*REQUIRED WORK*
Search the material for the word "lodelmomentoloja" and copy every line in which it occurs.

*DATA PROVIDED*
* * * *

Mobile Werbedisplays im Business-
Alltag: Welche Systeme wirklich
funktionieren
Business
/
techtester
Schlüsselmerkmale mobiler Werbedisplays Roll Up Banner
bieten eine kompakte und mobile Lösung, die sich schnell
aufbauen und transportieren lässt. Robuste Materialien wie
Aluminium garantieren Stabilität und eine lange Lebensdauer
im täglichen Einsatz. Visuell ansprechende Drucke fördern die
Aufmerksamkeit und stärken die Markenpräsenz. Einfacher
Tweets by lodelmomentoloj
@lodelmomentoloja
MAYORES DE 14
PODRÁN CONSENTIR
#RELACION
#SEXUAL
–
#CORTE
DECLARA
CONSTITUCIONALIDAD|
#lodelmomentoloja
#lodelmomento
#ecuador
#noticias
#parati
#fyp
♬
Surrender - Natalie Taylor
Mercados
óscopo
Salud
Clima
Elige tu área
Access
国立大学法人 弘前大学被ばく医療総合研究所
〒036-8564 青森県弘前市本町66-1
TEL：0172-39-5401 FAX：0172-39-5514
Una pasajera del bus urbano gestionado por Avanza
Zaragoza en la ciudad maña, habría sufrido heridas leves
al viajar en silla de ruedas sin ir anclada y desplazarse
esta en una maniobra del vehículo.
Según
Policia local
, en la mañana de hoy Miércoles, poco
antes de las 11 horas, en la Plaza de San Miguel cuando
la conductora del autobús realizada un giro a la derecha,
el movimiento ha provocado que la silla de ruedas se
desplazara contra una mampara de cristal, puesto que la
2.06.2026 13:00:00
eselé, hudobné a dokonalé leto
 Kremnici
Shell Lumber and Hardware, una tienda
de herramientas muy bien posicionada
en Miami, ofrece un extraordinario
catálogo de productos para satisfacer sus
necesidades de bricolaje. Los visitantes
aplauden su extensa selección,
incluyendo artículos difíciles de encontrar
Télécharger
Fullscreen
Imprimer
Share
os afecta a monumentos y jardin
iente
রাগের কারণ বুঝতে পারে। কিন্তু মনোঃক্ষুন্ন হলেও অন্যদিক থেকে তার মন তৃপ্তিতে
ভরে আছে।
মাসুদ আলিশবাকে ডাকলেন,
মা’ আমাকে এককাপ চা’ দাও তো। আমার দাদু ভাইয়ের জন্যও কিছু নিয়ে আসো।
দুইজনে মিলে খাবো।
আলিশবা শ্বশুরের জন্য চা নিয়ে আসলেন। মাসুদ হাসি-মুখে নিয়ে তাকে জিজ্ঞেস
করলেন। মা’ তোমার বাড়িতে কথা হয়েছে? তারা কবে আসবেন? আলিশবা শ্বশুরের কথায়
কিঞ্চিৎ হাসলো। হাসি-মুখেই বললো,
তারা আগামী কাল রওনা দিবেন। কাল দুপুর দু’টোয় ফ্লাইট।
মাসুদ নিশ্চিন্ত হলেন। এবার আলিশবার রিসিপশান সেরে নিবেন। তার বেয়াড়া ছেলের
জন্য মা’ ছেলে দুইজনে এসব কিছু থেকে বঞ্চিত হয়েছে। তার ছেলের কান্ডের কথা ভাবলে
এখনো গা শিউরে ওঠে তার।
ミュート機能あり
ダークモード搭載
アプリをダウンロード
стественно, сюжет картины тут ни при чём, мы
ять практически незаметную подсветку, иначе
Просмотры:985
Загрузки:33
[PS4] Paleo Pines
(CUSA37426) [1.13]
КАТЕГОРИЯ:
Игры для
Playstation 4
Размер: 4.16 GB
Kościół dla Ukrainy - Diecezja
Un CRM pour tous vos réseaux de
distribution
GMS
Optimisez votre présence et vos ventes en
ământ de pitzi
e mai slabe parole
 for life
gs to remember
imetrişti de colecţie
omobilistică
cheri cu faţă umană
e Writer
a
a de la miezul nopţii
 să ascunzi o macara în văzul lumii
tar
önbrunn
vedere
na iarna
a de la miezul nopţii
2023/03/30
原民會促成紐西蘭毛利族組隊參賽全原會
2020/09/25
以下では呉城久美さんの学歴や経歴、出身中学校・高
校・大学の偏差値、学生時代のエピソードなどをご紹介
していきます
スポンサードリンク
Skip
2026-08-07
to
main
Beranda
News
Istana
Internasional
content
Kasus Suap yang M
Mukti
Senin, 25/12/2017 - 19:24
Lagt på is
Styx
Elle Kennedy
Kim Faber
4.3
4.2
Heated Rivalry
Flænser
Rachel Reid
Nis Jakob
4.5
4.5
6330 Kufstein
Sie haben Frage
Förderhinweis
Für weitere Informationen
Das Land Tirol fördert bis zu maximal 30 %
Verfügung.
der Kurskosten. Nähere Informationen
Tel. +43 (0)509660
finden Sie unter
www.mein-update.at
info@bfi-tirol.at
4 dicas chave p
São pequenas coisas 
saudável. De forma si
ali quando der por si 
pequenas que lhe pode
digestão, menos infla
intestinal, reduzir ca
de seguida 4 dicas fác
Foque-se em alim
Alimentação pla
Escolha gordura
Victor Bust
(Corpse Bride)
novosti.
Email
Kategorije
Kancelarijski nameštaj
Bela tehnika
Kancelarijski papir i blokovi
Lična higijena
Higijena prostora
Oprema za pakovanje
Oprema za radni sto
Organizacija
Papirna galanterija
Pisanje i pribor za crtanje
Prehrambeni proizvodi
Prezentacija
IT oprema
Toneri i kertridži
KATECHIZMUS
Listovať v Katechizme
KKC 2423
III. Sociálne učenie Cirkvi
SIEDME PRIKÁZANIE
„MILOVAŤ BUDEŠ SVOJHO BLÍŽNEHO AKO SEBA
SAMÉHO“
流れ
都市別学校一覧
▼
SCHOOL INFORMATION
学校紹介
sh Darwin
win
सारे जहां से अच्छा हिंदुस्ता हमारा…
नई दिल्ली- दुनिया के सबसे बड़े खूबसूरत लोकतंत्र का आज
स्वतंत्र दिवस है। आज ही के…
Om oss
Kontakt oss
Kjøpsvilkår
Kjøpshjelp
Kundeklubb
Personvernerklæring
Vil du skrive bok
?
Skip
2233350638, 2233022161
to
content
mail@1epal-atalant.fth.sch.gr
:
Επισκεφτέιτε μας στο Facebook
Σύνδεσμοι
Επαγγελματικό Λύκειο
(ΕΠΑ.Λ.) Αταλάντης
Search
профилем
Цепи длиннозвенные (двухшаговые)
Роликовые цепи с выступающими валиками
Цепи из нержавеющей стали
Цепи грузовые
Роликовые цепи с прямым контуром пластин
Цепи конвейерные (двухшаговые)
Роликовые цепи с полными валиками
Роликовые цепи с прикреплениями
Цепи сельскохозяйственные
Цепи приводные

* * * *

*WRITTEN RESPONSE*
@lodelmomentoloja
#lodelmomentoloja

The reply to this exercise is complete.